- Work order
Below are some records. Return exactly the lines from the one containing "Тройник 45 градусов" through the one containing "Трубы и фитинги НПВХ (напорные)", both included, and only those.

Data listing below:

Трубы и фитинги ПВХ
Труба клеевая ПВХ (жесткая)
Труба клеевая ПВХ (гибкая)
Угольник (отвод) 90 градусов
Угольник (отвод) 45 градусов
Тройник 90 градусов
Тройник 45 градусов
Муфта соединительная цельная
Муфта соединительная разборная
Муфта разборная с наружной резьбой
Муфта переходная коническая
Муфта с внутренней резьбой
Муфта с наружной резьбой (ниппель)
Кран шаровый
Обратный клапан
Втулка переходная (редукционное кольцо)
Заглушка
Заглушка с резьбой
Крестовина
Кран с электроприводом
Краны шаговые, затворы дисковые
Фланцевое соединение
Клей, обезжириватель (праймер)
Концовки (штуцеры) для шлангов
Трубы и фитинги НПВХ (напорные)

End of Data listing.
Data listing below:

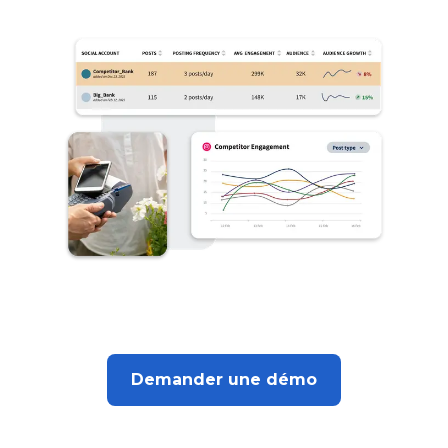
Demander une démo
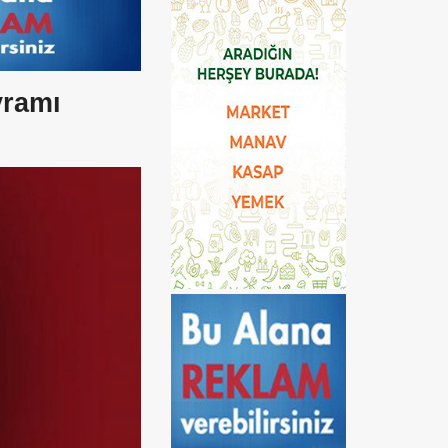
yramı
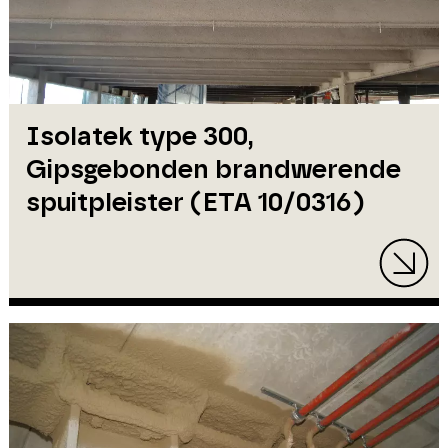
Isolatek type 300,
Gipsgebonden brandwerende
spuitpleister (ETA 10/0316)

End of Data listing.

- Exercise output
Тройник 45 градусов
Муфта соединительная цельная
Муфта соединительная разборная
Муфта разборная с наружной резьбой
Муфта переходная коническая
Муфта с внутренней резьбой
Муфта с наружной резьбой (ниппель)
Кран шаровый
Обратный клапан
Втулка переходная (редукционное кольцо)
Заглушка
Заглушка с резьбой
Крестовина
Кран с электроприводом
Краны шаговые, затворы дисковые
Фланцевое соединение
Клей, обезжириватель (праймер)
Концовки (штуцеры) для шлангов
Трубы и фитинги НПВХ (напорные)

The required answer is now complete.